WORK TO COMPLETE> What is needed is an exact transcription of every entry below, with the pictures left out.

SOURCE MATERIAL>

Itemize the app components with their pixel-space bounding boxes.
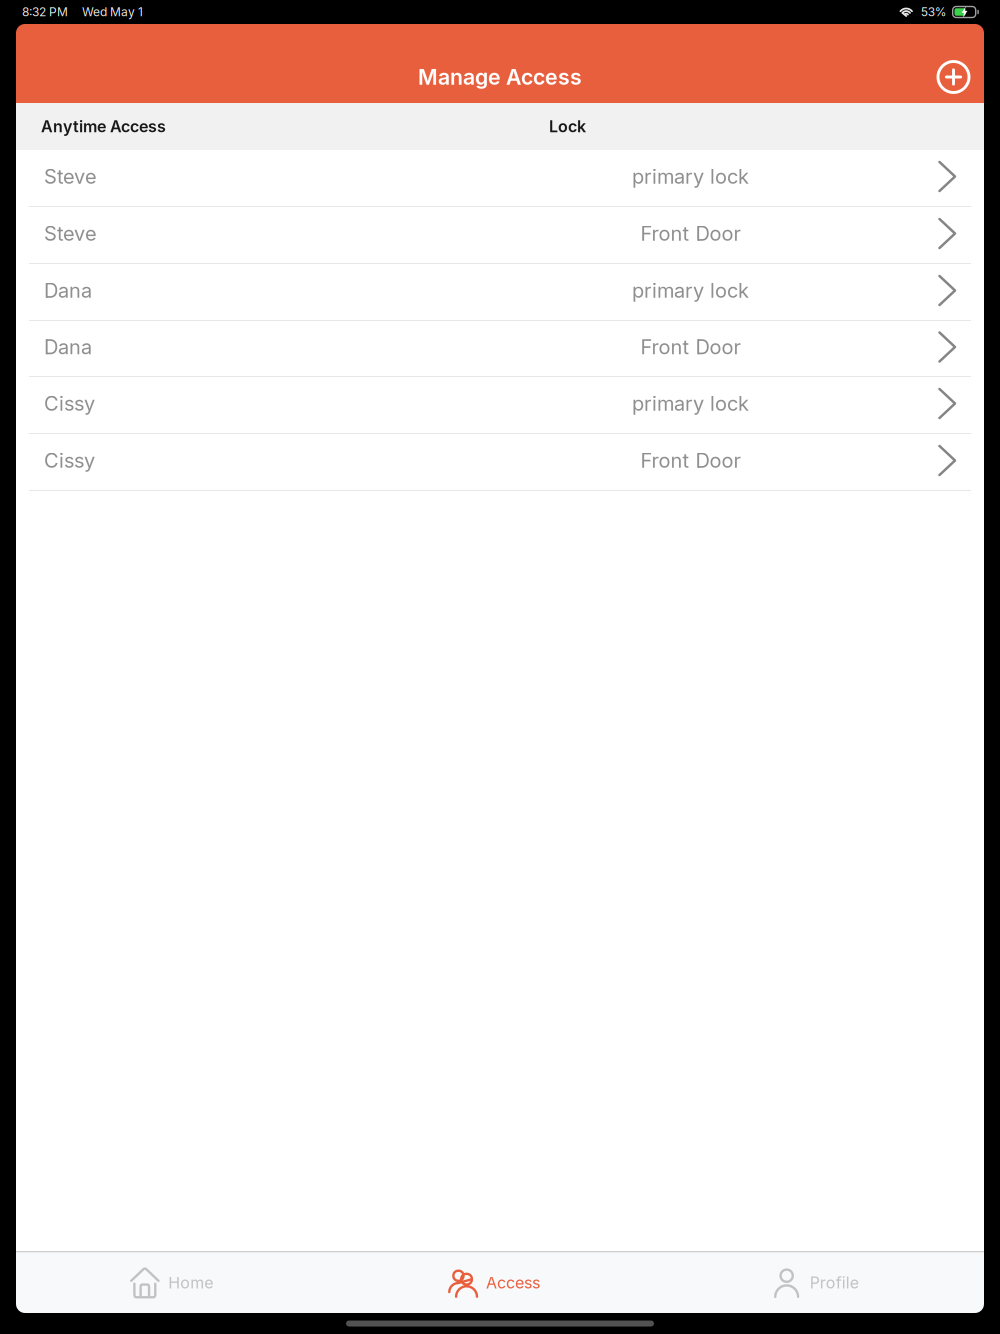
staticText: primary lock (632, 164, 749, 189)
staticText: Access (486, 1273, 540, 1292)
staticText: Front Door (640, 448, 740, 473)
staticText: Front Door (640, 221, 740, 246)
staticText: Anytime Access (41, 117, 166, 136)
button[interactable]: Dana (16, 321, 984, 377)
button[interactable]: Home (16, 1252, 339, 1313)
staticText: Home (168, 1273, 213, 1292)
staticText: Steve (44, 221, 97, 246)
button[interactable]: Dana (16, 264, 984, 321)
button[interactable]: Steve (16, 150, 984, 207)
staticText: primary lock (632, 278, 749, 303)
staticText: Wed May 1 (82, 5, 143, 19)
staticText: Profile (810, 1273, 859, 1292)
button[interactable]: Cissy (16, 377, 984, 434)
staticText: Cissy (44, 391, 95, 416)
staticText: Cissy (44, 448, 95, 473)
staticText: 53% (921, 5, 947, 19)
staticText: Front Door (640, 335, 740, 359)
button[interactable]: Profile (661, 1252, 984, 1313)
staticText: Dana (44, 278, 92, 303)
staticText: Manage Access (418, 64, 582, 90)
button[interactable]: Steve (16, 207, 984, 264)
staticText: primary lock (632, 391, 749, 416)
staticText: Lock (549, 117, 586, 136)
staticText: Steve (44, 164, 97, 189)
button[interactable]: Cissy (16, 434, 984, 491)
button[interactable]: Access (339, 1252, 661, 1313)
staticText: Dana (44, 335, 92, 359)
staticText: 8:32 PM (22, 5, 68, 19)
button[interactable]: Add access (926, 50, 981, 104)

YOUR RESPONSE>
Itemize the app components with their pixel-space bounding boxes.
staticText: primary lock (632, 164, 749, 189)
staticText: Access (486, 1273, 540, 1292)
staticText: Front Door (640, 448, 740, 473)
staticText: Front Door (640, 221, 740, 246)
staticText: Anytime Access (41, 117, 166, 136)
button[interactable]: Dana (16, 321, 984, 377)
button[interactable]: Home (16, 1252, 339, 1313)
staticText: Home (168, 1273, 213, 1292)
staticText: Steve (44, 221, 97, 246)
button[interactable]: Dana (16, 264, 984, 321)
button[interactable]: Steve (16, 150, 984, 207)
staticText: primary lock (632, 278, 749, 303)
staticText: Wed May 1 (82, 5, 143, 19)
staticText: Profile (810, 1273, 859, 1292)
button[interactable]: Cissy (16, 377, 984, 434)
staticText: Cissy (44, 391, 95, 416)
staticText: Cissy (44, 448, 95, 473)
staticText: 53% (921, 5, 947, 19)
staticText: Front Door (640, 335, 740, 359)
button[interactable]: Profile (661, 1252, 984, 1313)
staticText: Dana (44, 278, 92, 303)
staticText: Manage Access (418, 64, 582, 90)
button[interactable]: Steve (16, 207, 984, 264)
staticText: primary lock (632, 391, 749, 416)
staticText: Lock (549, 117, 586, 136)
staticText: Steve (44, 164, 97, 189)
button[interactable]: Cissy (16, 434, 984, 491)
button[interactable]: Access (339, 1252, 661, 1313)
staticText: Dana (44, 335, 92, 359)
staticText: 8:32 PM (22, 5, 68, 19)
button[interactable]: Add access (926, 50, 981, 104)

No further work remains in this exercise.